A Europa no início do século XX
No início do século XX, as Grandes Potências Europeias
alinhavam-se em dois sistemas de alianças e acordos. De um lado a Tríplice
Aliança, formada em 1882, pela Alemanha, Áustria-Hungria e Itália; do outro
lado, a Aliança Franco-Russa, estabelecida em 1892. O Reino Unido quebrou a sua
política de “esplêndido isolamento” ao realizar uma aliança com o Japão, em
1902, enquanto na Europa, a aproximação à França não foi além de um acordo, a “Entente
Cordiale”, direcionado para a resolução de conflitos coloniais. A entente entre
o Reino Unido e a França foi posta à prova durante a Primeira Crise de Marrocos
(1905-1906), tornando-se mais sólida e dando origem a conversações entre os
Estados-Maiores britânico e francês tendo em vista a eventualidade de uma
guerra na Europa. Mesmo neste último caso, não existiu mais do que um acordo
que a nada obrigava o Reino Unido. A Rússia, abalada pela derrota sofrida na
Guerra Russo-Japonesa (1904-1905) e a braços com a Revolução de 1905, procurava
criar condições para uma recuperação económica e militar. Assim, a França
mantinha uma “ligação forte” com a Rússia, sob a forma de aliança defensiva, e
uma “ligação fraca” com o Reino Unido, sob a forma de “entente”.

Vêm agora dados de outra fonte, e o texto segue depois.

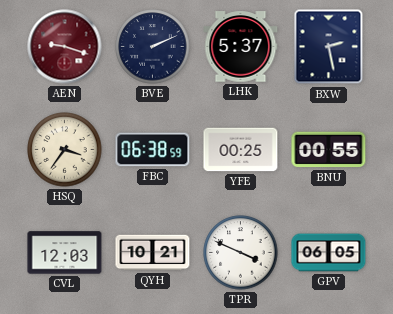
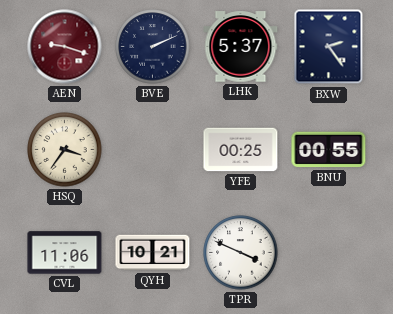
BXW: 2:28 -> 2:24
FBC: 06:38 -> none
CVL: 12:03 -> 11:06
GPV: 06:05 -> none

O grande desenvolvimento industrial que então se verificava
facilitou o estabelecimento das Potências europeias em quase toda a África e
muitas regiões da Ásia. Tanto no Médio Oriente como no Extremo Oriente, as
Potências europeias encontraram um campo propício aos seus investimentos,
normalmente sustentados pela força militar. Entretanto, dois Estados não
europeus, os Estados Unidos da América e o Japão, ganhavam relevo entre as
Grandes Potências do mundo, com destaque para os EUA. As principais Grandes Potências
eram ainda europeias, mas as relações internacionais, isto é, as interações
entre Estados - entidades inteiramente soberanas – ganharam uma dimensão
verdadeiramente mundial. Esta nova amplitude das relações internacionais, que
já vinha a ganhar forma ao longo do século XIX, exigia mais e melhores
comunicações o que correspondeu ao aumento significativo da quantidade e da
qualidade dos meios de comunicação e de transporte, recursos materiais e infraestruturas
que exigiam avultados recursos financeiros que o Governo russo obtinha nos
mercados internacionais, especialmente em França.

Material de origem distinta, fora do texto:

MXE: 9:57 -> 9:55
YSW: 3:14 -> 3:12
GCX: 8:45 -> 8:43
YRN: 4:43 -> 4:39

Após a Guerra Franco-Prussiana (1870-1871), Bismarck
construiu um sistema de alianças que permitiu manter a paz na Europa, favorável
à sua política de desenvolvimento do recém-formado Império Alemão. Esta
afirmação é verdadeira ao excluirmos os conflitos nos Balcãs, o que inclui a
Guerra Russo-Turca de 1877-1878. A subida ao trono alemão de Guilherme II, em
1888, a saída de cena de Bismarck em 1890 e a sua substituição por governantes
de qualidade muito inferior à daquele estadista, conduziram a transformações
importantes na política alemã que, em termos de Negócios Estrangeiros,
enveredou abertamente pela Weltpolitik (Política Mundial), que procurou
aumentar a influência da Alemanha no cenário internacional e teve como
consequência a criação de novos focos de tensão que, na Europa, tiveram o seu
ponto alto nas crises de Marrocos (1905-1906 e 1911) ou a Anexação da Bósnia
pela Áustria-Hungria em 1908.
A rivalidade anglo-russa
No quadro que acabámos de descrever, entre o Reino Unido e a
Rússia existiam zonas de atrito: o Médio Oriente, por causa da Turquia e do
controlo dos Estreitos do Bósforo e Dardanelos; a Ásia Central, porque os Britânicos
viam na expansão russa uma ameaça à Índia; o Extremo Oriente, porque o Império
Chinês era, embora de forma diferente, objeto de cobiça para ambas as
Potências.
A rivalidade anglo-russa no Médio Oriente
O objetivo russo no Médio Oriente era materializado por
Constantinopla. Dominar a capital do Império Otomano significava dominar os
Estreitos do Bósforo e de Dardanelos, ou seja, dominar a passagem entre o Mar
Negro e o Mar Mediterrâneo e, desde novembro de 1869, ter acesso fácil ao Canal
de Suez. Este é um objetivo que os Russos perseguem, pelo menos, desde finais
do século XVII. Com a Guerra Russo-Turca de 1768-1774, os Russos conquistaram o
sul do Mar Negro e, em 1783, anexaram a Crimeia que, nove anos antes, com a
ajuda dos Russos, tinha ganho a sua independência do Império Otomano. Estes
factos aconteceram durante o reinado de Catarina a Grande (1729-1796). Nesse
mesmo ano começou a ser construída a base naval de Sebastopol onde os Russos
sediaram a sua frota do Mar Negro. Os navios de guerra russos estavam agora a
dois dias de Constantinopla.
O bom relacionamento entre a Rússia e o Reino Unido
manteve-se até 1853, apesar dos avanços russos em direção ao Afeganistão e à
Índia causarem receio aos Britânicos. Estes preocupavam-se particularmente com
a nova linha férrea russa, então parcialmente construída, que se estendia até
às fronteiras do Afeganistão e da Pérsia e que, quando concluídas, tornariam possível
a Rússia transportar rapidamente as suas forças para aquelas regiões, o que
exigiria esforços redobrados aos Britânicos. Em 1827, uma esquadra russa
participou com as esquadras francesa e britânica na Batalha de Navarino (20 de outubro)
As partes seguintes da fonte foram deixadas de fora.